GEO (Generative Engine Optimization)
GEO (Generative Engine Optimization). GEO (Generative Engine Optimization) is the broader practice of optimizing for any generative AI surface — chat assistants, AI search, AI shopping recommendations — across the full funnel. Where AEO targets the answer-citation moment, GEO covers the entire flow from prompt to citation to follow-up.
Definition
GEO is a superset of AEO. It includes how an AI assistant retrieves your content (retrieval), how it ranks your content among alternatives (selection), how it cites you in the answer (attribution), and how it follows up on user clarifying questions (depth).
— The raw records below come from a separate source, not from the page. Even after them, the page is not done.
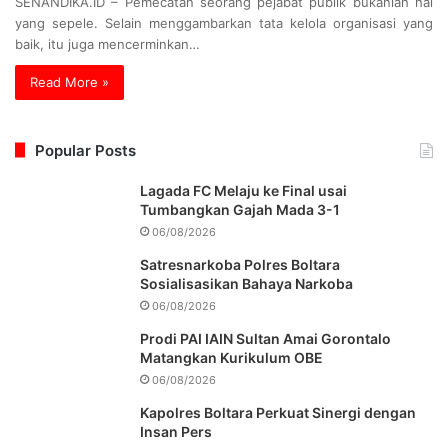
SENANDIKA.ID – Pemecatan seorang pejabat publik bukanlah hal
yang sepele. Selain menggambarkan tata kelola organisasi yang
baik, itu juga mencerminkan…
Read More »
Popular Posts
Lagada FC Melaju ke Final usai
Tumbangkan Gajah Mada 3-1
06/08/2026
Satresnarkoba Polres Boltara
Sosialisasikan Bahaya Narkoba
06/08/2026
Prodi PAI IAIN Sultan Amai Gorontalo
Matangkan Kurikulum OBE
06/08/2026
Kapolres Boltara Perkuat Sinergi dengan
Insan Pers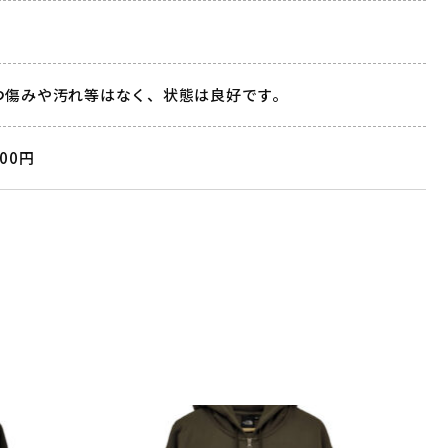
つ傷みや汚れ等はなく、状態は良好です。
000円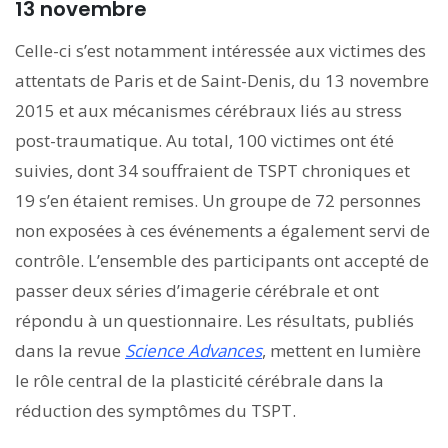
13 novembre
Celle-ci s’est notamment intéressée aux victimes des
attentats de Paris et de Saint-Denis, du 13 novembre
2015 et aux mécanismes cérébraux liés au stress
post-traumatique. Au total, 100 victimes ont été
suivies, dont 34 souffraient de TSPT chroniques et
19 s’en étaient remises. Un groupe de 72 personnes
non exposées à ces événements a également servi de
contrôle. L’ensemble des participants ont accepté de
passer deux séries d’imagerie cérébrale et ont
répondu à un questionnaire. Les résultats, publiés
dans la revue
Science Advances
, mettent en lumière
le rôle central de la plasticité cérébrale dans la
réduction des symptômes du TSPT.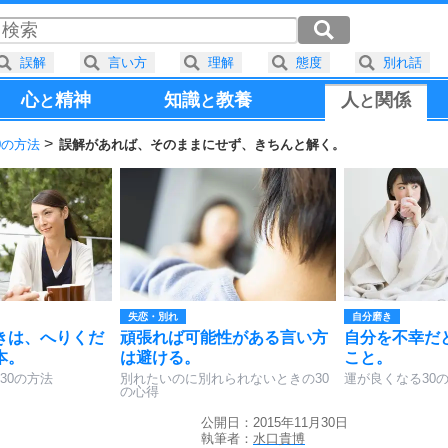
誤解
言い方
理解
態度
別れ話
心
精神
知識
教養
人
関係
と
と
と
0の方法
誤解があれば、そのままにせず、きちんと解く。
失恋・別れ
自分磨き
きは、へりくだ
頑張れば可能性がある言い方
自分を不幸だ
本。
は避ける。
こと。
30の方法
別れたいのに別れられないときの30
運が良くなる30
の心得
公開日：2015年11月30日
執筆者：
水口貴博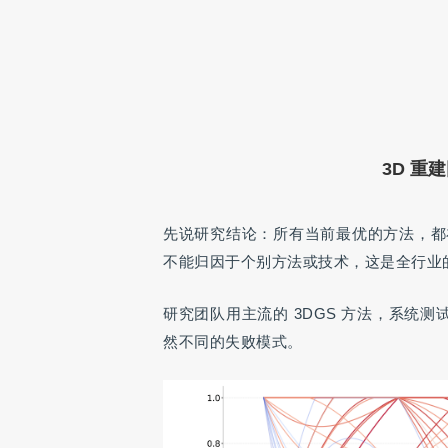
3D 重
先说研究结论：所有当前最优的方法，都
不能归因于个别方法或技术，这是全行业
研究团队用主流的 3DGS 方法，系统测
然不同的失败模式。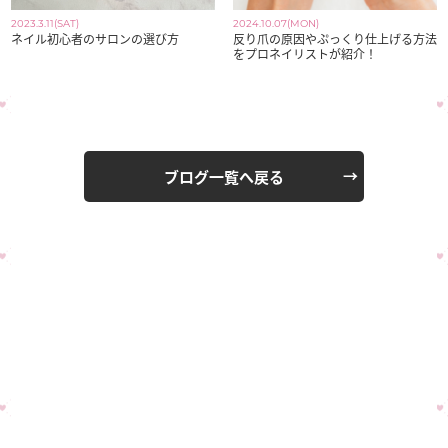
2023.3.11(SAT)
2024.10.07(MON)
ネイル初心者のサロンの選び方
反り爪の原因やぷっくり仕上げる方法
をプロネイリストが紹介！
ブログ一覧へ戻る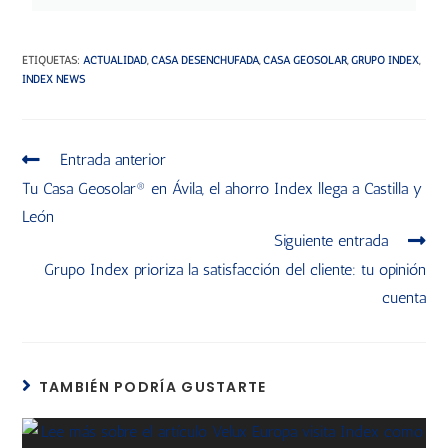
ETIQUETAS
:
ACTUALIDAD
,
CASA DESENCHUFADA
,
CASA GEOSOLAR
,
GRUPO INDEX
,
INDEX NEWS
Entrada anterior
Tu Casa Geosolar® en Ávila, el ahorro Index llega a Castilla y
León
Siguiente entrada
Grupo Index prioriza la satisfacción del cliente: tu opinión
cuenta
TAMBIÉN PODRÍA GUSTARTE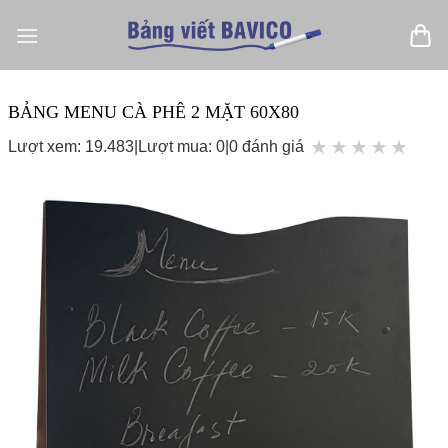
Bỏ
qua
nội
dung
BẢNG MENU CÀ PHÊ 2 MẶT 60X80
★
★
★
★
★
Lượt xem: 19.483
|
Lượt mua: 0
|
0 đánh giá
Optimizing only for the citation moment without thinking about retrieval and selection leaves leverage on the table.
Retrieval
AI assistants typically retrieve content via web search, embedding similarity, or both. Your content needs to be reachable (indexable, crawlable) and semantically near the prompts that should surface it. Schema.org markup helps retrieval; clean URLs and fast pages help retrieval; clear titles + descriptions help retrieval.
Selection
Among the retrieved candidates, the model picks which to cite. Authority signals matter (domain reputation, content depth, citations from other authoritative sites). Specificity matters (a page that directly answers the question beats a page that touches on it). Recency matters (recently updated content often beats older content for time-sensitive queries).
Attribution
When the model cites your content, the citation should be clean — a URL + title that the user clicks. Pages with broken canonical tags, redirect chains, or noisy URLs degrade the citation experience and the click-through.